- [Exercise aim]: Establish how many lines of the material below contain the string "zaświadczenia". Return that number by itself.

- [Records supplied]:
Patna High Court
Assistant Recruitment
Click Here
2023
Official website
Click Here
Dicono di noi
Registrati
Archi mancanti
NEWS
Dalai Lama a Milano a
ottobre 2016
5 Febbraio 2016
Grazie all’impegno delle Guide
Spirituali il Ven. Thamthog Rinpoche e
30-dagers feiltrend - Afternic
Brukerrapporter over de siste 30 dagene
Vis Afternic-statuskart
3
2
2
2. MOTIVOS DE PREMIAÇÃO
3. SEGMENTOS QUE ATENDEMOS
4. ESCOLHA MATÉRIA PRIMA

---

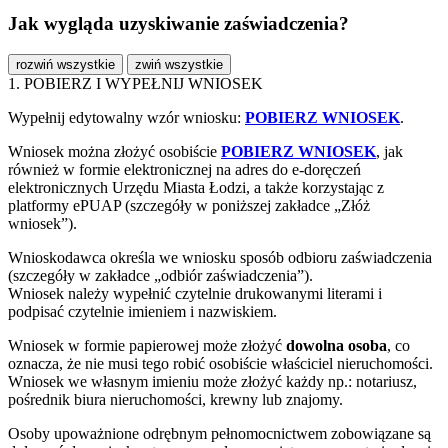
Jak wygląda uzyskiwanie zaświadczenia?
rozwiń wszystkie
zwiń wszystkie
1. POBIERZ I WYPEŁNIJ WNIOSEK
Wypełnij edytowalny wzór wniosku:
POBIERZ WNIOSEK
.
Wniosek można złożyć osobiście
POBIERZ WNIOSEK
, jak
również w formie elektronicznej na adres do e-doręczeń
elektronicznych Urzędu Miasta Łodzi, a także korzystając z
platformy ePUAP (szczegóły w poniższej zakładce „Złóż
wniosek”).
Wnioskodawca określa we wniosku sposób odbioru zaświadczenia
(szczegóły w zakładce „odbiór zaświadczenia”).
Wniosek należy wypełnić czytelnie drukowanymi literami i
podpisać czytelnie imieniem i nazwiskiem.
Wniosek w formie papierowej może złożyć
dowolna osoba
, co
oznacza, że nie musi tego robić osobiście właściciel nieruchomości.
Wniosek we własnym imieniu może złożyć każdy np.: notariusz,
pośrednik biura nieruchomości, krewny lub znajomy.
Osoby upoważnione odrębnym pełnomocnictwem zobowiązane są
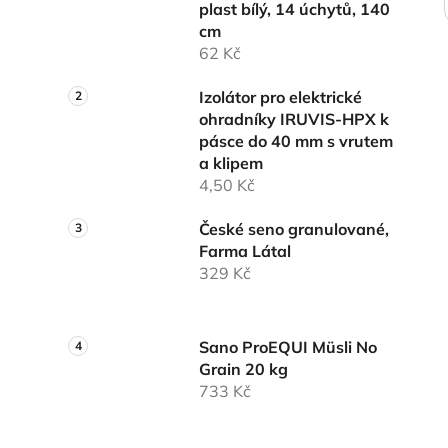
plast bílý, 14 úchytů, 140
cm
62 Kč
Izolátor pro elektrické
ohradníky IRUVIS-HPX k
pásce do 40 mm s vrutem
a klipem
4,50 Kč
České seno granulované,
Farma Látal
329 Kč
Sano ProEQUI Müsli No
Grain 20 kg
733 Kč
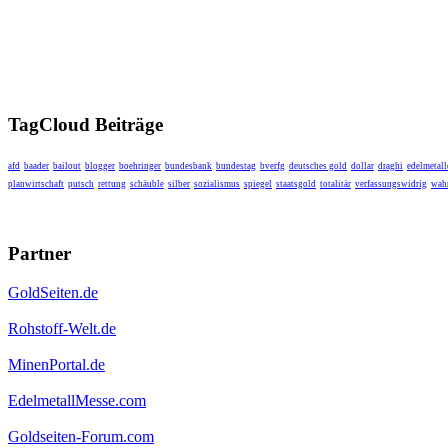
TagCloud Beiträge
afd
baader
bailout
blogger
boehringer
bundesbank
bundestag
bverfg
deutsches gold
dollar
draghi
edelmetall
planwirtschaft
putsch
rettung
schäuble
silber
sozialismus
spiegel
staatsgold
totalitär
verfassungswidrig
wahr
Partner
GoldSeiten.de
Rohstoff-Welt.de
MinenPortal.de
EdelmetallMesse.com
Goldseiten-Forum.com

- [Finished exercise]: 3